Damn you, Otto Stern and Walther Gerlach

[Onamor]

Homework Statement

The last (8 mark) part of this (also in attachment):
[URL]http://img189.imageshack.us/i/imag0095l.jpg/[/URL]

(very sorry for having to post an image, I spent a good hour trying to tex it in this, but there's something wrong with my parsing in the preview post. anyway...)

Homework Equations

the answer to the penultimate part (the 4 marker) is the "up" spin has 0.82 and the "down" has 0.18 relative intensity.

The Attempt at a Solution

Using \hat{S}_{y}=hbar/2\sigma_{y} you can solve the eigenequation \sigma_{y}|\chi> = \lambda|\chi> to find the eigenstates of \hat{S}_{y} in terms of \alpha and \beta:

|+>_y = 1/\sqrt{2} (|\alpha>_y + i|\beta>_y) and

|->_y = 1/\sqrt{2} (|\alpha>_y - i|\beta>_y)
But these are pretty standard results...
They are the states that spin in the +y and -y directions (please correct me if I am wrong on that). Do I just take _y<+|\alpha> and _y<-|\alpha>and get the coefficients for the two beams?

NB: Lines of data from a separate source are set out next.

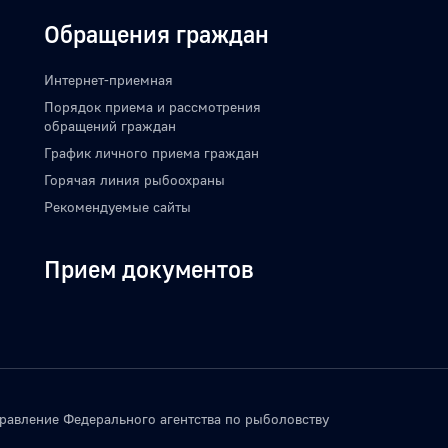
Обращения граждан
Интернет-приемная
Порядок приема и рассмотрения
обращений граждан
График личного приема граждан
Горячая линия рыбоохраны
Рекомендуемые сайты
Прием документов
вление Федерального агентства по рыболовству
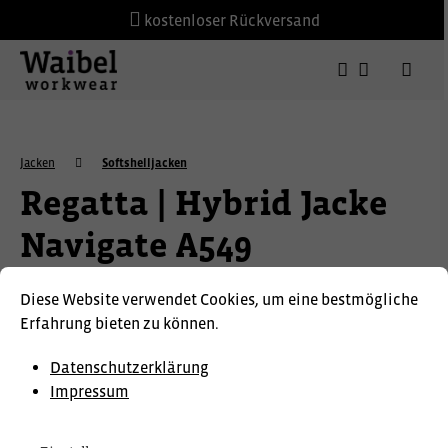
kostenloser Rückversand
Jacken
Softshelljacken
Regatta | Hybrid Jacke
Navigate A549
Diese Website verwendet Cookies, um eine bestmögliche
Erfahrung bieten zu können.
Datenschutzerklärung
Impressum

Whether or not i then need to multiple by the intensities found in the part beforehand is another question... (I know intensity != probability but it seems sensible?..)

Ultra thanks to anyone who can help -Im revising for my finals :)

Homework Statement

Homework Equations

The Attempt at a Solution

 

[sgd37]

you need to take each of the possible beams in the previous question which have states \left| \Psi_i \right\rangle say and contract them with the +y eigenstate to get a coefficient. The previous intensities can be discarded

 

[Onamor]

Thanks, i think I've done it now with your help. Each beam has 50/50 probability as you would expect. thanks again.